For all experiments in this Figure, the initial tissue culture media contained ~0.65 mM glucose, which was then supplemented with additional glucose as indicated in each panel. (A) ASC-mCerulean-expressing immortalized macrophages following infection with Candida hyphal strain SC5314 (MOI 6:1) or nigericin as positive control (10 μM) and with 0, 10, 40, or 100 mM glucose addition. Shown are % macrophages containing an ASC speck, % macrophages with hyperpolarized mitochondria and % dead macrophages, as quantified in live cell imaging experiments. Data are the mean values and SEM from 3 independent experiments. p values were calculated for % ASC speck at the time point indicated by dashed line (* p < 0.05, *** p < 0.001 and **** P < 0.0001, one-way ANOVA and Tukey’s multiple comparison test). (B) Representative images from live cell microscopy after 8 h of infection with hyphal strain SC5314 (MOI 6:1) in tissue culture media containing 0, 10, or 40 mM added glucose. ASC-mCerulean detection is displayed in cyan. Scale bar is 50 μm. (C) Primary murine BMDMs were primed with LPS (50 ng/ml) for 3 h, followed by challenge with Candida hyphal strain SC5314 (MOI 6:1), nigericin (10 μM), or uninfected. The starting tissue culture media contained 0, 10, 40, or 100 mM added glucose. At 3 h post-challenge, supernatants and lysates were analysed by immunoblot for IL-1β and actin (see S7 Fig for entire, uncropped immunoblots from three independent experiments and the Pounceau staining loading control). (D) The same supernatant samples from the Western blots (displayed in panel C of this Figure and S7 Fig) quantified by ELISA. Data are the mean values and SEM from 3 independent experiments. * p < 0.05, and **** p < 0.0001, one-way ANOVA and Tukey’s multiple comparison test (n.s.–not significant). (E) ASC-mCerulean-expressing immortalized macrophages following infection with Candida hyphal strain SC5314 (MOI 6:1), comparing tissue culture media containing 0, 3, 6, and 10 mM glucose addition. Displayed in each graph are % macrophages containing an ASC speck, % macrophages with hyperpolarized mitochondria and % dead macrophages as quantified in live cell imaging experiments. Data are the mean values and SEM from 2 independent experiments involving at least 9000 macrophages surveyed for each condition, per experiment.
Fig 7.
Glucose starvation is a broadly relevant mechanism of inflammasome activation across diverse C. albicans isolates.

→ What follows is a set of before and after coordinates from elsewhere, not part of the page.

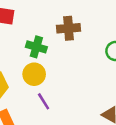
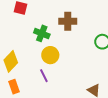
yellow circle: (34, 74) -> (50, 55), moved

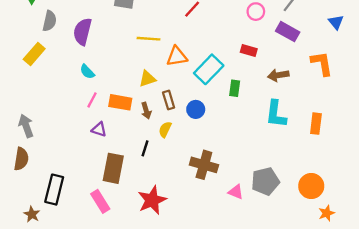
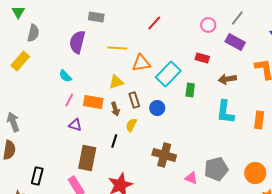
purple semicircle: (83, 32) -> (77, 42), moved
black rectangle: (54, 190) -> (37, 176), size x0.7

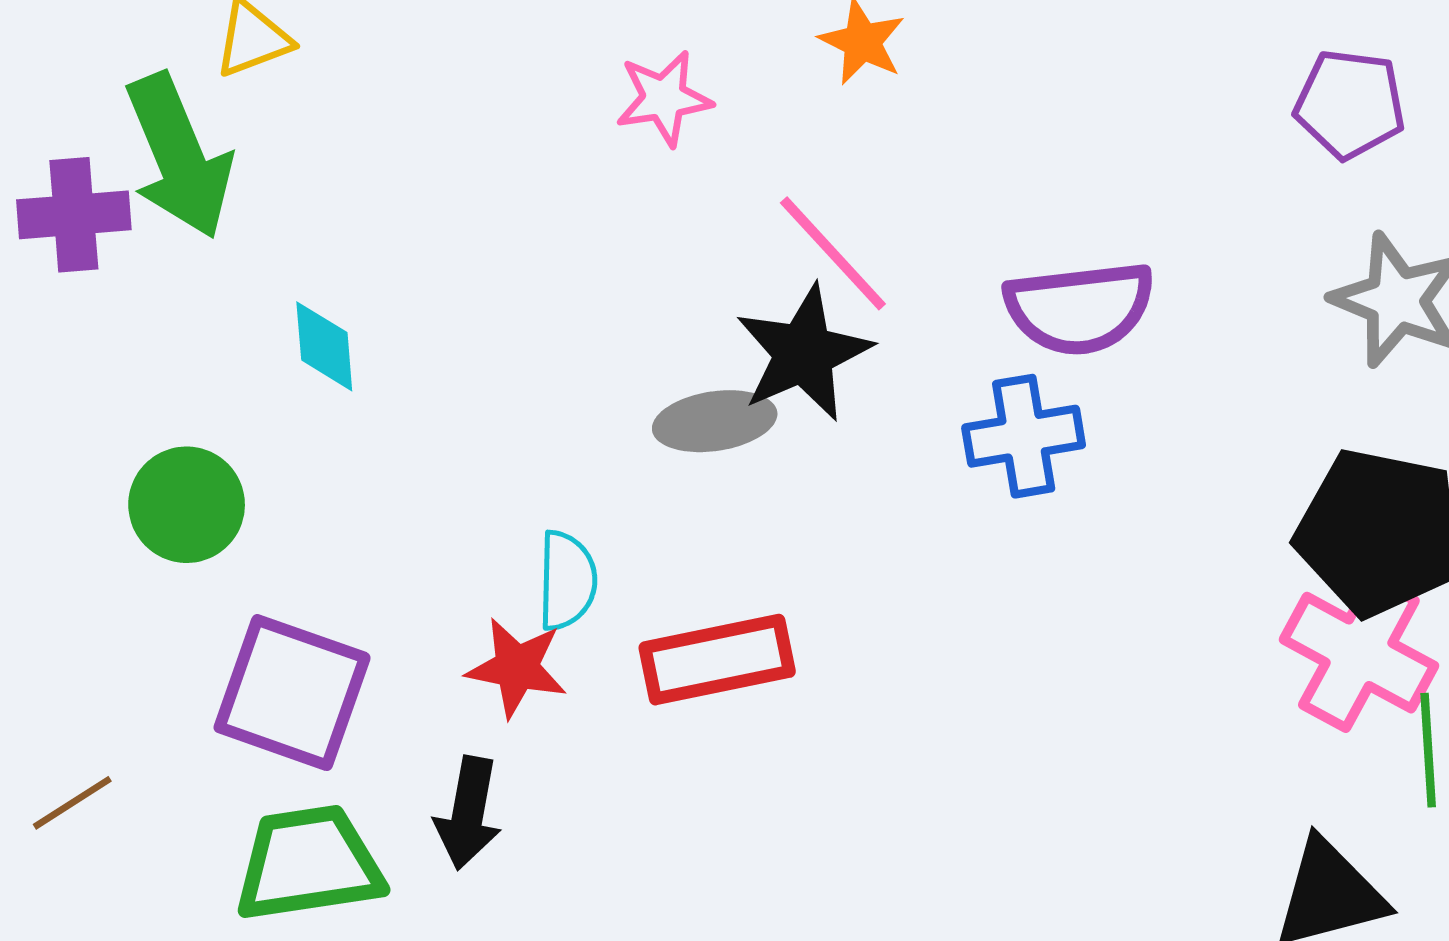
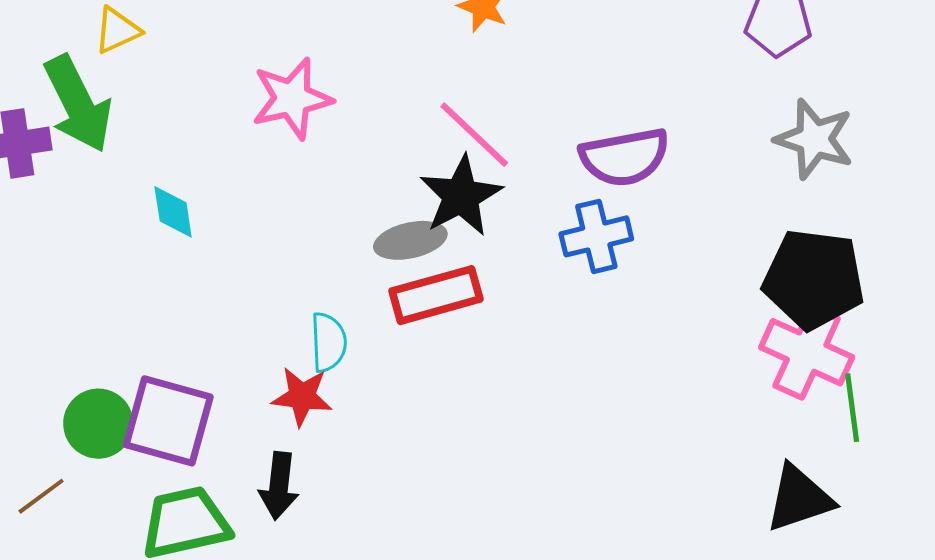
pink star: (664, 98) -> (292, 99), moved, size x1.4
green circle: (187, 505) -> (98, 424), moved
red rectangle: (717, 660) -> (436, 295), moved

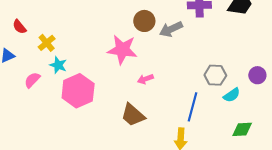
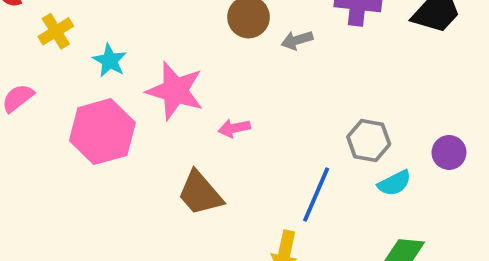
gray arrow: (171, 29) -> (297, 40), size x0.7
pink star: (122, 50) -> (175, 91), moved
cyan star: (58, 65) -> (110, 61), moved

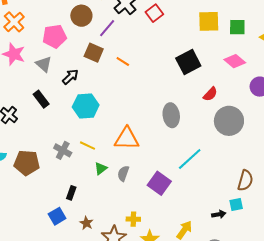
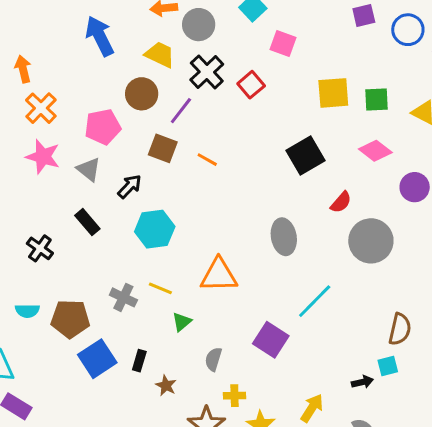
gray semicircle: (123, 173) -> (213, 359), moved
blue square: (57, 216) -> (97, 359), moved, size x1.4
brown star: (86, 223) -> (166, 385), moved

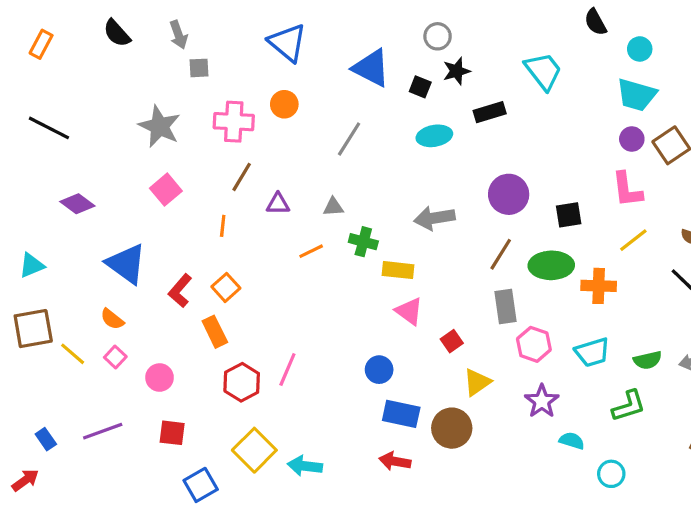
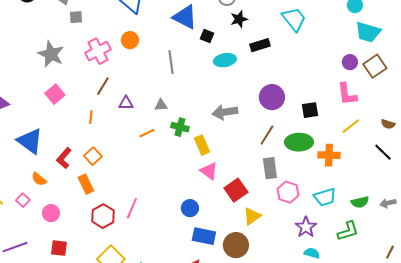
black square: (420, 87) -> (207, 36), moved
cyan trapezoid: (637, 95) -> (368, 32), moved
pink cross: (234, 122) -> (98, 51), turned -30
gray line: (349, 139) -> (171, 62), turned -40
yellow rectangle: (398, 270) -> (202, 145), turned 60
orange semicircle: (112, 319) -> (39, 179), moved
red square: (452, 341) -> (236, 190), size x1.6
purple star: (542, 401) -> (306, 227), moved

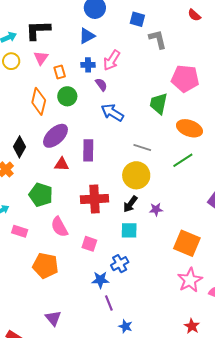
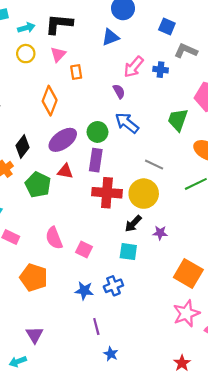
gray L-shape: (158, 39) -> (186, 51), turned -60
blue cross: (88, 65) -> (161, 70), moved
green circle: (67, 96) -> (97, 132), moved
green pentagon: (41, 195) -> (38, 185), moved
red cross: (95, 199) -> (107, 193), moved
pink square: (89, 244) -> (84, 249), moved
blue star: (100, 280) -> (84, 291), moved

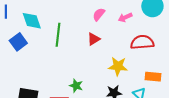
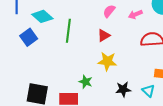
cyan diamond: (32, 21) -> (42, 16), turned -30
yellow star: (118, 66) -> (107, 61), moved

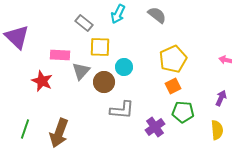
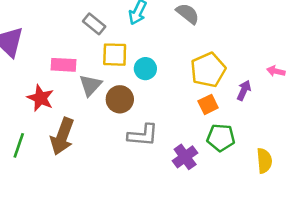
cyan circle: (124, 67) -> (145, 69), moved
purple arrow: (221, 98) -> (244, 90), moved
green line: (25, 129) -> (19, 145), moved
brown arrow: (59, 133) -> (62, 136), moved

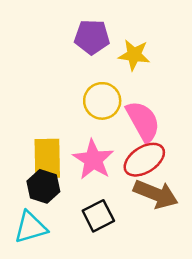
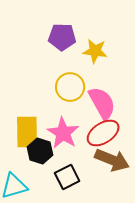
black hexagon: (43, 186) -> (40, 151), moved

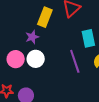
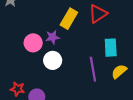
pink circle: (16, 59) -> (33, 43), moved

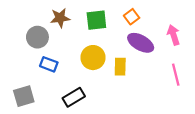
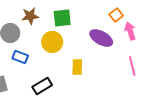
orange square: (132, 17) -> (116, 15), moved
yellow circle: (93, 58) -> (52, 42), moved
yellow rectangle: (120, 67) -> (77, 67), moved

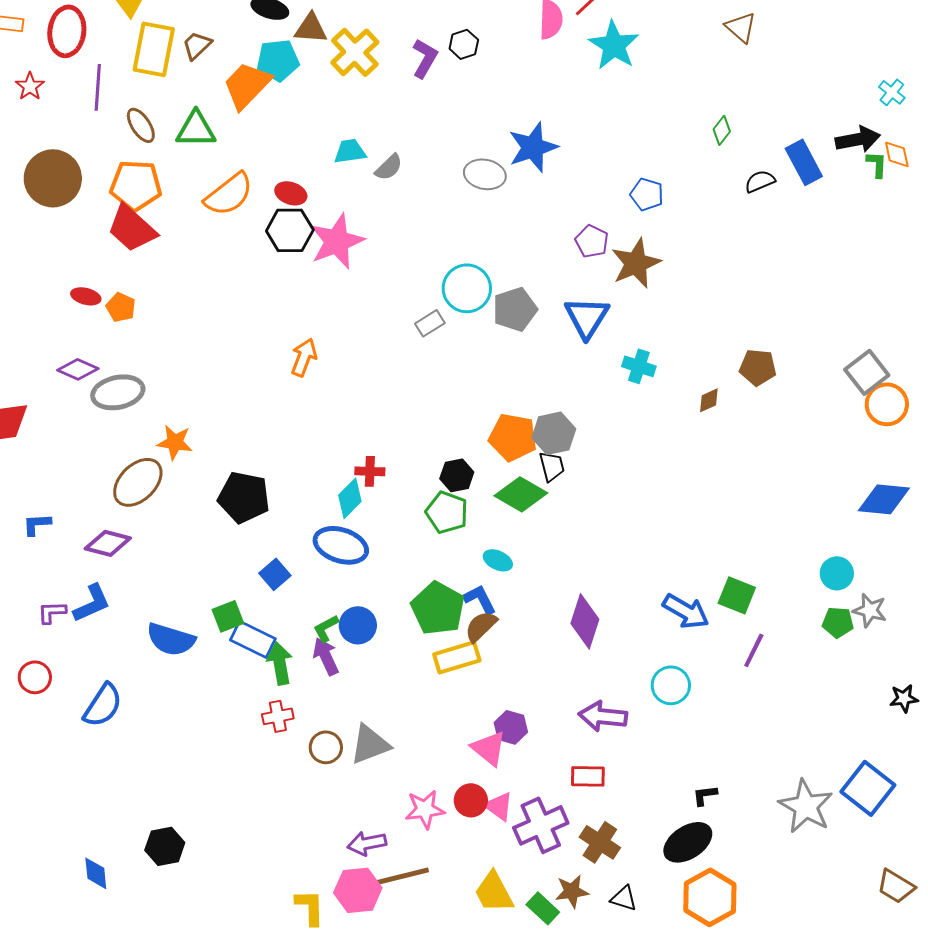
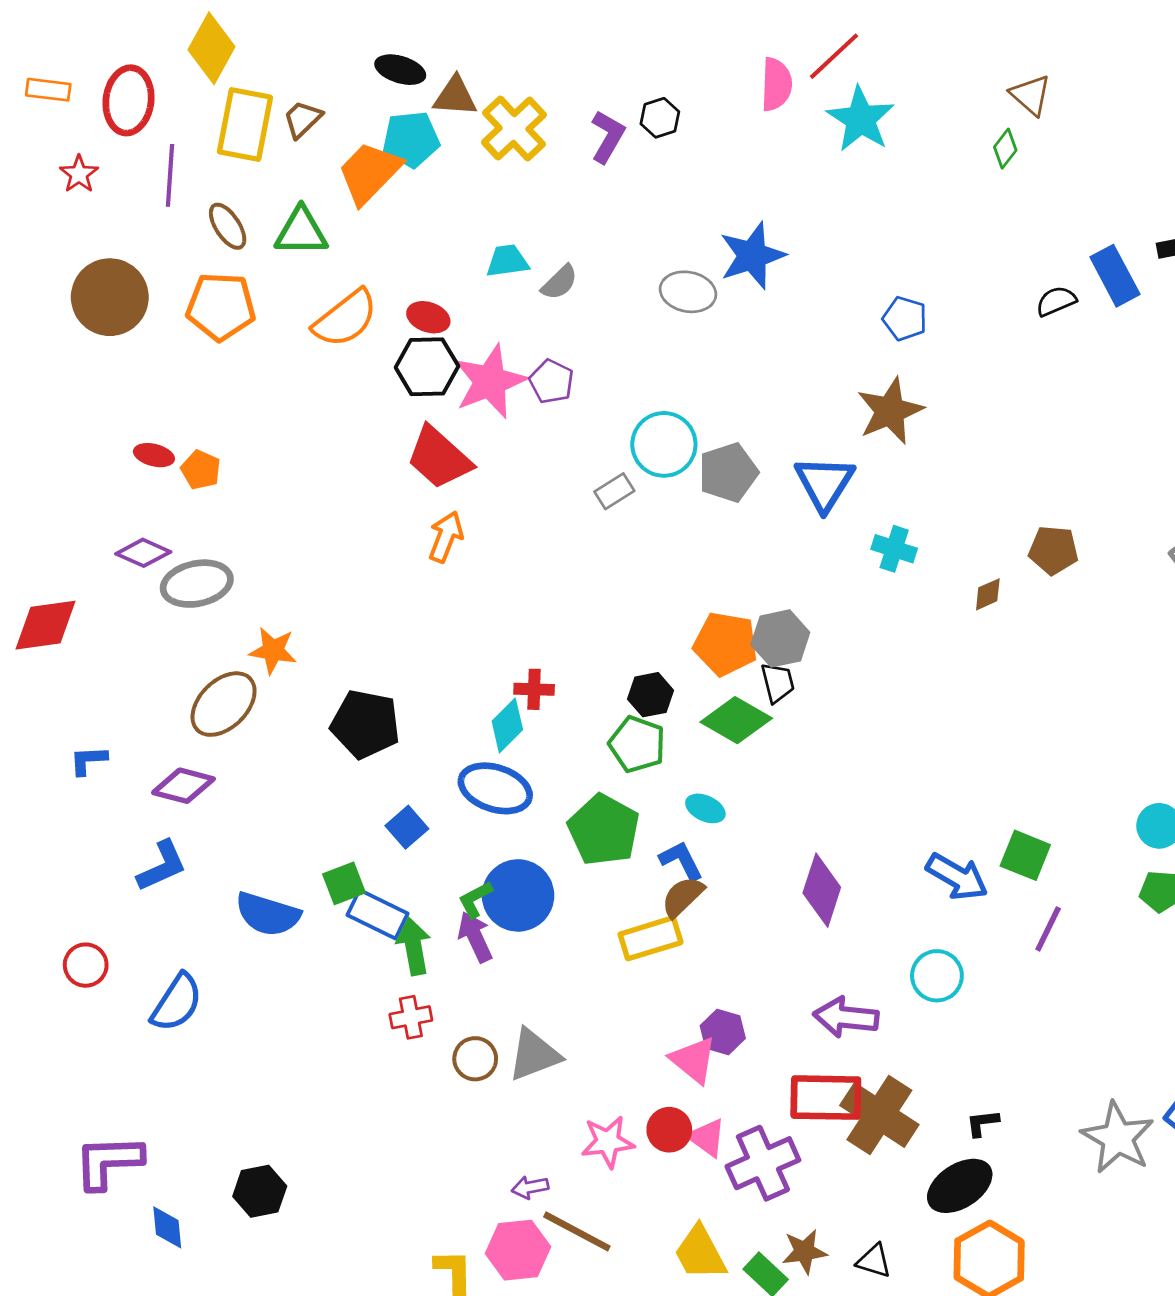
green diamond: (722, 130) -> (1005, 149), moved
red trapezoid: (132, 228) -> (439, 458), moved
purple pentagon: (592, 241) -> (551, 381), moved
green pentagon: (438, 608) -> (604, 830), moved
purple L-shape: (52, 612) -> (108, 1162), moved, size x1.8
blue circle: (358, 625) -> (518, 895), size x1.4
red rectangle: (588, 776) -> (826, 1098), size x1.6
brown cross: (600, 842) -> (879, 1115), moved, size x1.4
purple arrow: (367, 843) -> (530, 1187), size x0.7
brown line: (402, 876) -> (577, 1231), turned 42

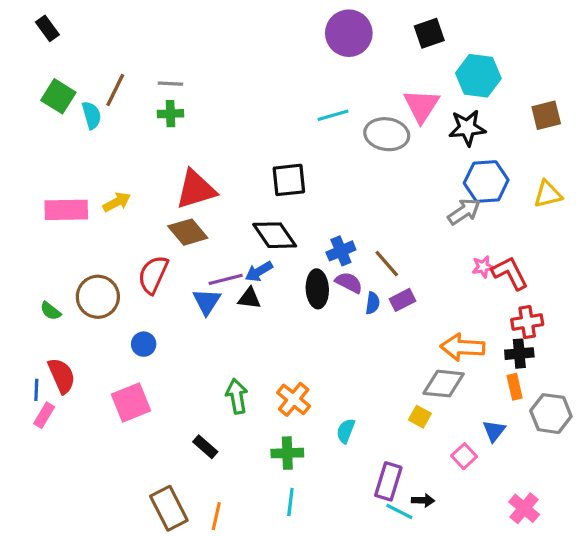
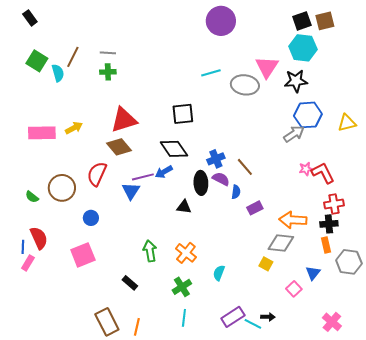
black square: (429, 33) -> (302, 21), moved
brown square: (546, 115) -> (325, 21), moved
black triangle: (249, 298) -> (184, 207), moved
purple rectangle: (403, 300) -> (255, 208), moved
green cross: (287, 453) -> (182, 287), turned -30
purple rectangle: (388, 481) -> (233, 317), moved, turned 40

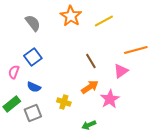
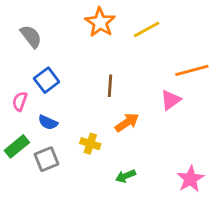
gray semicircle: (33, 23) -> (31, 36), moved
brown line: (91, 61) -> (110, 86), moved, turned 35
pink star: (110, 99) -> (190, 179), moved

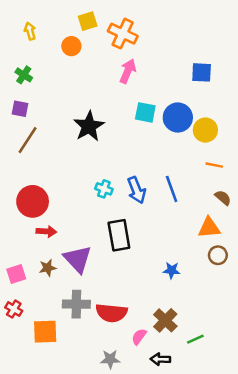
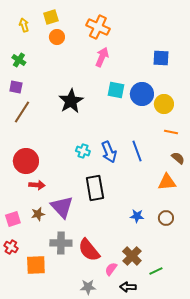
yellow square: (88, 21) -> (51, 17), moved
brown circle: (218, 255) -> (166, 218), moved
red semicircle: (111, 313) -> (89, 250), turned 45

ASC-mCerulean-expressing immortalized macrophages were infected with the indicated clinical isolates of C. albicans at MOI 6:1. Tissue culture media contained 10 or 40 mM glucose. Shown are % macrophages containing an ASC speck, % macrophages with hyperpolarized mitochondria and % dead macrophages as quantified in live cell imaging experiments. Data are the mean values and SEM from 2 independent experiments involving at least 8000 macrophages surveyed for each condition, per experiment. The hyphal index (h.i.) for the C. albicans strains is shown in the right top corner of the graphs. p values were calculated for % ASC speck at the time points indicated by dashed lines (Student’s two-tailed t test).